We're going to find out if we have time, Nahum
prophesied the destruction of Nineveh exactly like it was going to be.
The remnant of Assyria—Pharaoh Necho, was going up there to join hands with the
Assyrians in order to stop forever the rise of those Babylonians under
Nabopolassar and his son, Nebuchadnezzar.

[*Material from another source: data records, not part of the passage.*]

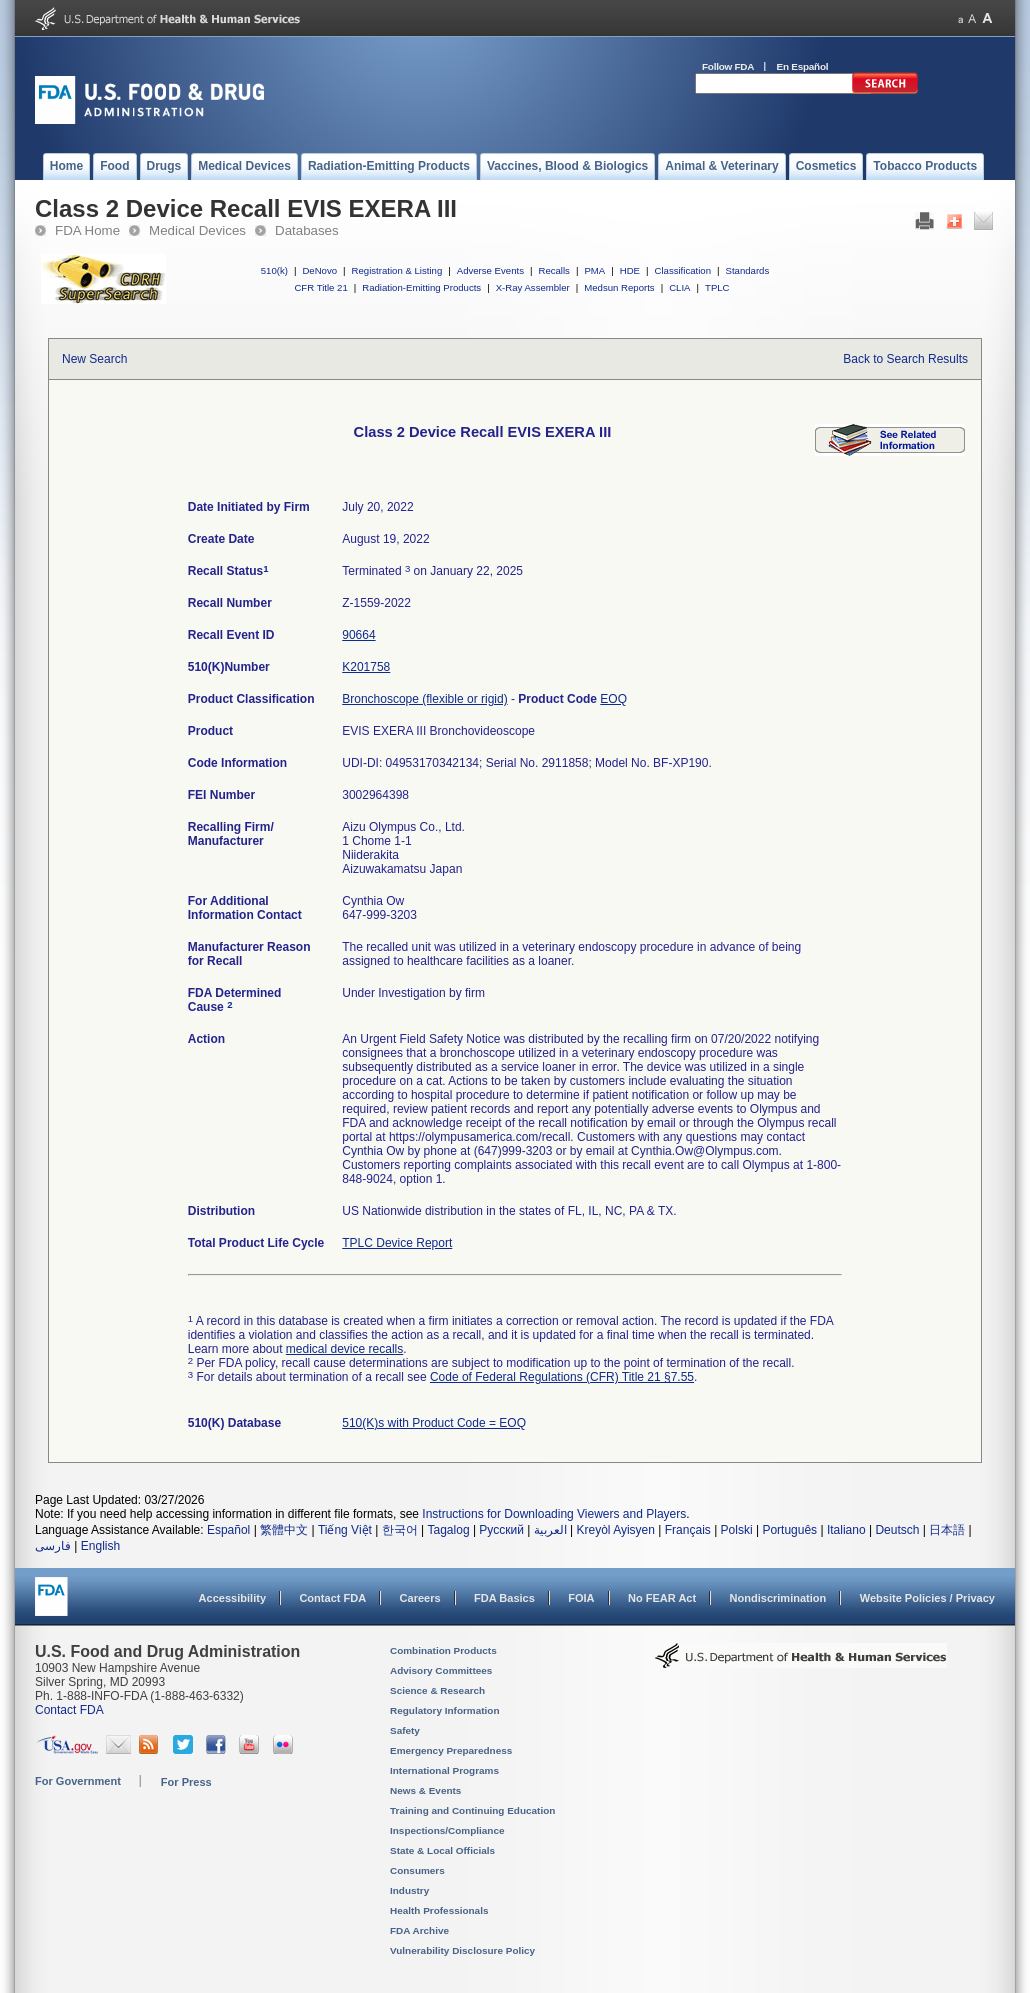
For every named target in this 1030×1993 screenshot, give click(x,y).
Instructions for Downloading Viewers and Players (554, 1514)
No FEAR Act (662, 1598)
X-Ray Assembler (533, 287)
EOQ (613, 699)
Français (688, 1530)
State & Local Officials (442, 1850)
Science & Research (437, 1690)
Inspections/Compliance (447, 1830)
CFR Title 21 (320, 287)
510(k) (274, 270)
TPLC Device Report (397, 1243)
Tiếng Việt (345, 1530)
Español (228, 1530)
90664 (358, 635)
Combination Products (443, 1650)
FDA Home (87, 230)
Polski (737, 1530)
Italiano (846, 1530)
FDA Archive (419, 1930)
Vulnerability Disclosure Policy (462, 1950)
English (100, 1546)
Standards (748, 270)
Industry (409, 1890)
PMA (594, 270)
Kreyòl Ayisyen (615, 1530)
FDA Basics (504, 1598)
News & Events (425, 1790)
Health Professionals (439, 1910)
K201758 (366, 667)
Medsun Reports (619, 287)
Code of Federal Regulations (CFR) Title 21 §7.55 (562, 1377)
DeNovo (319, 270)
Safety (405, 1730)
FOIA (581, 1598)
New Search (94, 359)
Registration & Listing (397, 270)
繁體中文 (284, 1530)
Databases (307, 230)
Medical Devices (197, 230)
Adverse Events (490, 270)
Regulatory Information (445, 1710)
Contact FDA (332, 1598)
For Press (186, 1782)
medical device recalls (344, 1349)
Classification (682, 270)
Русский (501, 1530)
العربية (550, 1530)
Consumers (417, 1870)
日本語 (947, 1530)
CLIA (679, 287)
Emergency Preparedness (451, 1750)
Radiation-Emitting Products (421, 287)
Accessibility (232, 1598)
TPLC (717, 287)
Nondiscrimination (778, 1598)
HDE (630, 270)
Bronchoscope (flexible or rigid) (424, 699)
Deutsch (897, 1530)
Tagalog (449, 1530)
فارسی (53, 1546)
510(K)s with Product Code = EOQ (434, 1423)
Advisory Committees (441, 1670)
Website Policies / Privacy (927, 1598)
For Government (78, 1781)
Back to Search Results (905, 359)
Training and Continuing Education (472, 1810)
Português (789, 1530)
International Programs (444, 1770)
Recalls (553, 270)
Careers (420, 1598)
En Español (803, 66)
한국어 (400, 1530)
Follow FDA (728, 66)
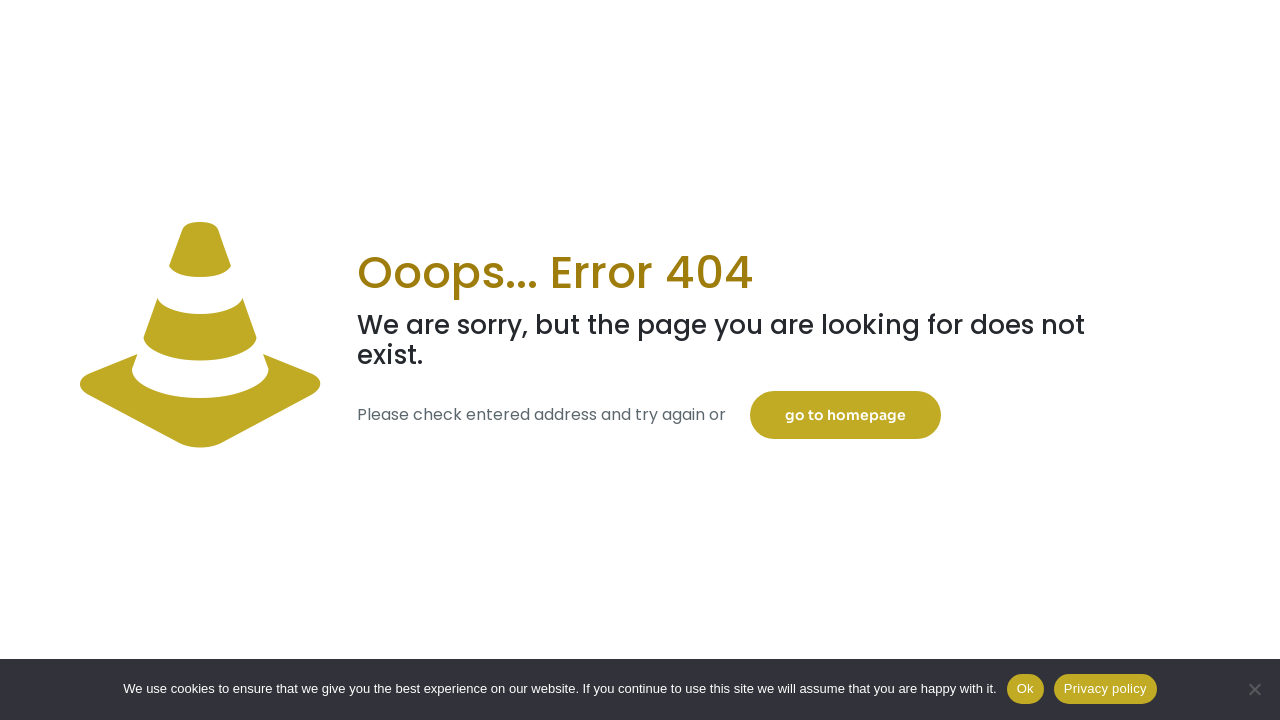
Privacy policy (1105, 688)
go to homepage (845, 415)
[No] (1255, 689)
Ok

And when Pharaoh Necho took up his army at
Megiddo, there we got that same place again, Armageddon, where the battles of
the world are fought. When Pharaoh Necho brought up his army there on the
plain of Jezreel and at Meggido, to go up there and to join the armies of
Assyria to fight against Nabopolassar and his son, Nebuchadnezzar, Josiah—the
good king, Josiah, who had sworn allegiance to Babylon—Josiah took his little army
and there on the plains of Megiddo, he tried to stop Pharaoh Necho in his
onward march up there to the north. And what Pharaoh-Necho did was what
you'd think he'd do; he ran over the little army at Judah, and he slew Josiah,
the good king, and never was there a lamentation in the world as Judah and the
prophets of God lamented over King Josiah.
First, the rest of it: Pharaoh Necho joined
the Assyrian up there at the head of the Mesopotamian Valley in a little place
called Carchemish, and at Carchemish was fought one of the great battles of all
time. Nebuchadnezzar—who was one of the ablest generals and one of the
greatest kings who ever lived—Nebuchadnezzar was in charge of the armies of his
father, Nabopolassar; and there, in 605 BC, the armies of Nebuchadnezzar
overwhelmed the armies of Assyria and of Egypt. And they were never great
powers anymore, not Egypt, not Assyria again.

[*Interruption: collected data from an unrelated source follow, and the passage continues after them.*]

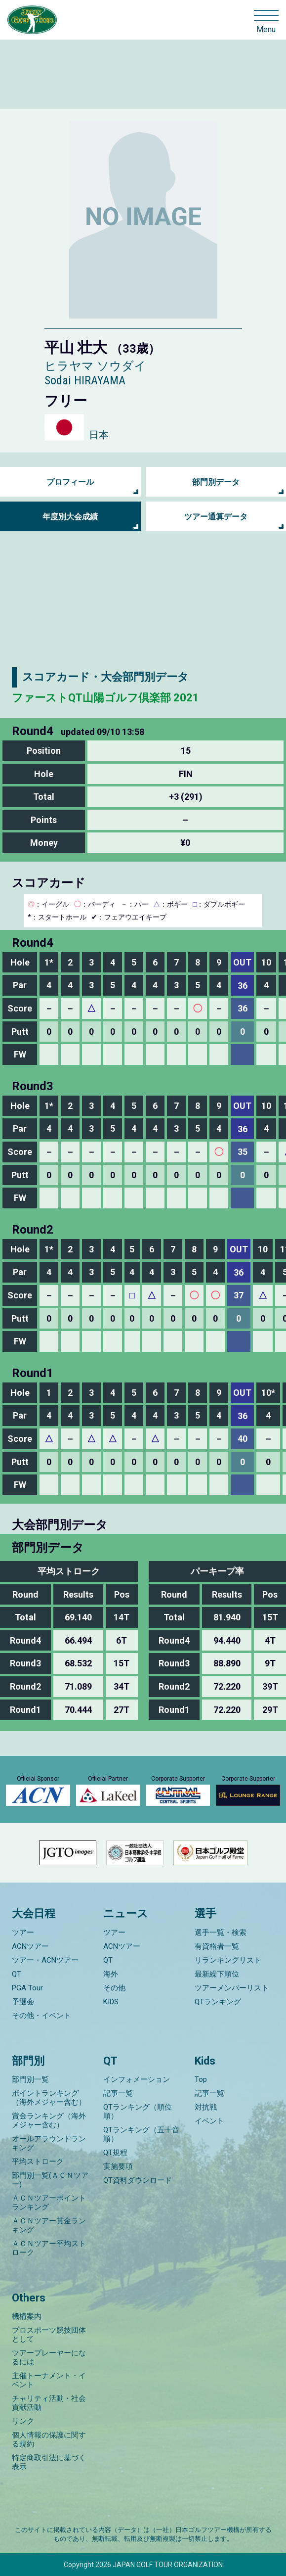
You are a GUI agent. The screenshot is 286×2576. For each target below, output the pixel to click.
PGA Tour (27, 1987)
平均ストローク (38, 2161)
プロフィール (70, 482)
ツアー (23, 1932)
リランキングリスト (228, 1960)
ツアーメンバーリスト (232, 1987)
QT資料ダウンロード (137, 2180)
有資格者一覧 (217, 1946)
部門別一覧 (30, 2079)
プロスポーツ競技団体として (49, 2335)
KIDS (111, 2001)
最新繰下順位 (217, 1974)
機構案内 (26, 2316)
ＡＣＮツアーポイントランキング (49, 2202)
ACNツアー (30, 1946)
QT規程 (115, 2152)
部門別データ (216, 482)
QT (16, 1974)
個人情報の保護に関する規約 (49, 2439)
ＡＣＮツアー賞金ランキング (49, 2225)
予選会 (23, 2001)
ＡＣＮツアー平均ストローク (49, 2248)
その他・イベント (41, 2015)
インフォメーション (136, 2079)
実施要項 (118, 2166)
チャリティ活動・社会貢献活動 (49, 2403)
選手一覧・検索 (220, 1932)
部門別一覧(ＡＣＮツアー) (50, 2180)
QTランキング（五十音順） (141, 2134)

And there, riding across the civilized world,
stood that great colossus of a man, Nebuchadnezzar. And in those days,
Jeremiah lifted up his voice and he preached to Judah, saying, "Repent ye,
repent ye, get right with God." And Judah never repented, and
Nebuchadnezzar came in 605 from the battle of Carchemish, and he seized
Jerusalem, and he took Daniel and the fairest of the land to his kingdom in
Babylon in captivity.
And Jeremiah lifted up his voice, and he said,
"Repent, repent, get right with God." They never repented and
they never got right with God, and Nebuchadnezzar came back the second time in
598 BC and he took Ezekiel and ten thousand of the fairest to that captivity in
Babylon. And Jeremiah lifted up his voice once again and cried, saying,
"Repent, oh, repent, get right with God, turn ye, turn ye."

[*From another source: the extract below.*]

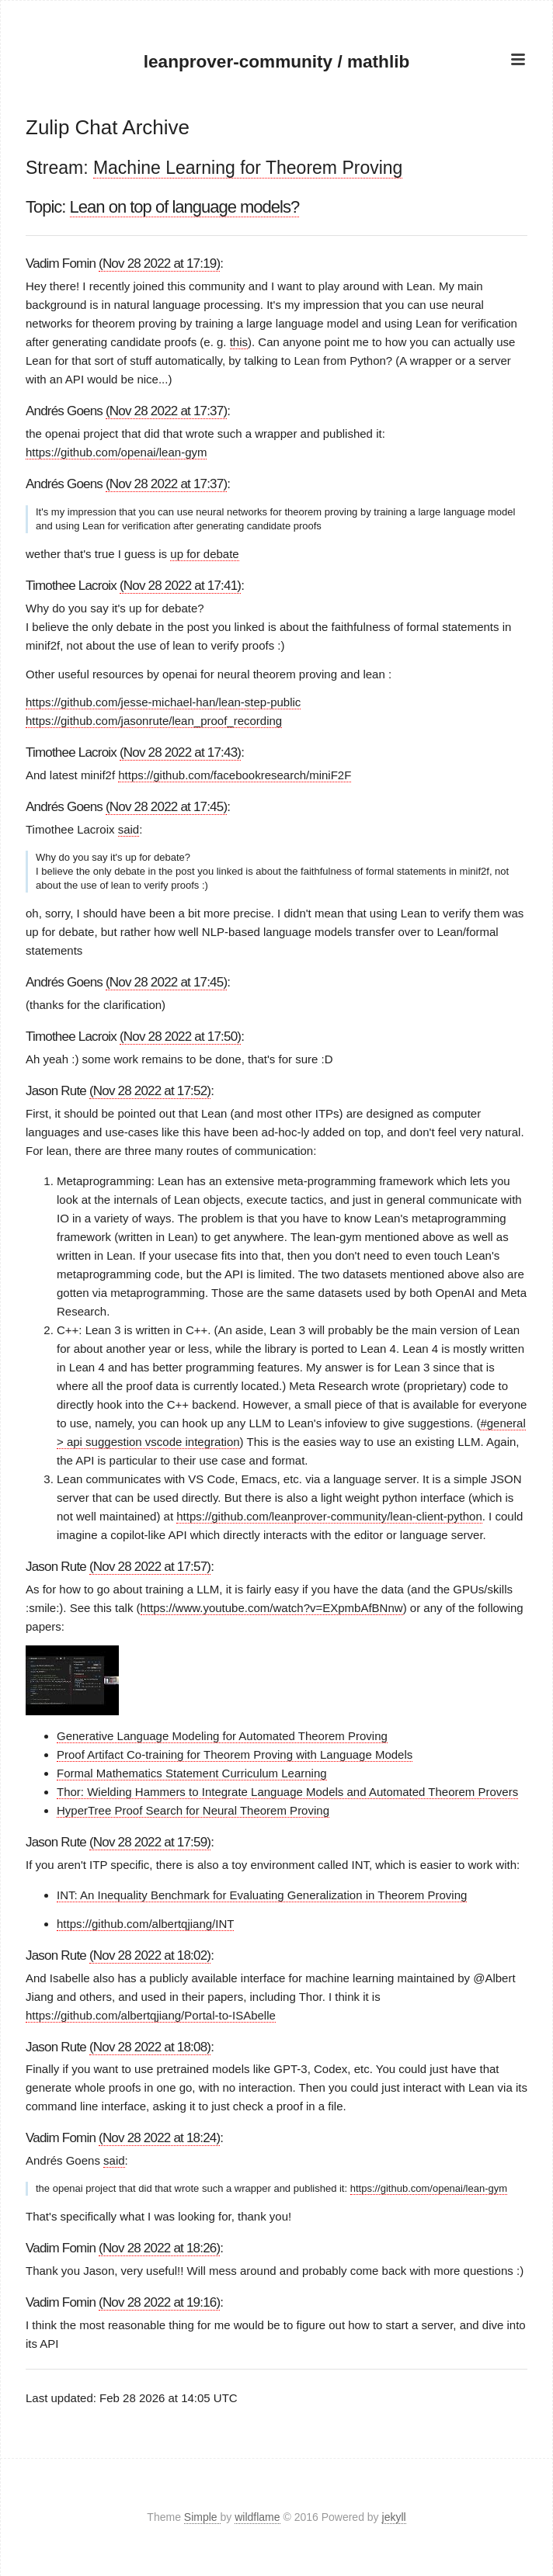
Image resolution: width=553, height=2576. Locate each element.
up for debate (204, 553)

And they didn't repent, and they never got right
with God. And Nebuchadnezzar came the third time in 587 BC, and he didn't
have to come back anymore, for he destroyed Solomon's temple, and he beat down
the walls of the city. And he plowed under the holy city of God and sowed
it down with salt.
And he took the people into captivity into the
land of Babylon, and the whole face of God's earth turned dark in fear, bathed
in tears and in sorrow.
If I
forget thee, O Jerusalem, let my right hand forget its cunning.
If I
prefer not thee, O Jerusalem, to my chief joys, let my tongue cleave to the
roof of my mouth.
By the
waters of Babylon, there we sit down, yea, we wept when we remembered Zion
For they
that took us away captive, required of us a song and they that wasted us asked
of us,
How can
we sing the Lord's song in a strange land.
[Psalm 137:5, 6, 1, 3, 4]
Israel wept and they cried, and they got right
with God. And out of that Babylonian captivity came the three great
institutions by which God has blessed our world. One, they were
never idolaters again, never, never. No Jew's been an idolater since that
time.
Second, the synagogue was born, and this is a
synagogue, the services of Judah are the services we have today. The
synagogue was born. And third, out of the captivity came the canon of the
Holy Scriptures. The old rabbis began to pour over the books and began to
read the prophets and began to teach their people the Word of God.
And in those days, came Jesus with the scroll of
the prophets in His hands, the same today. Today is this prophecy
fulfilled in your ears! Ah, the wonder of the blessing of God as He
guides through human history to that ultimate and final consummation!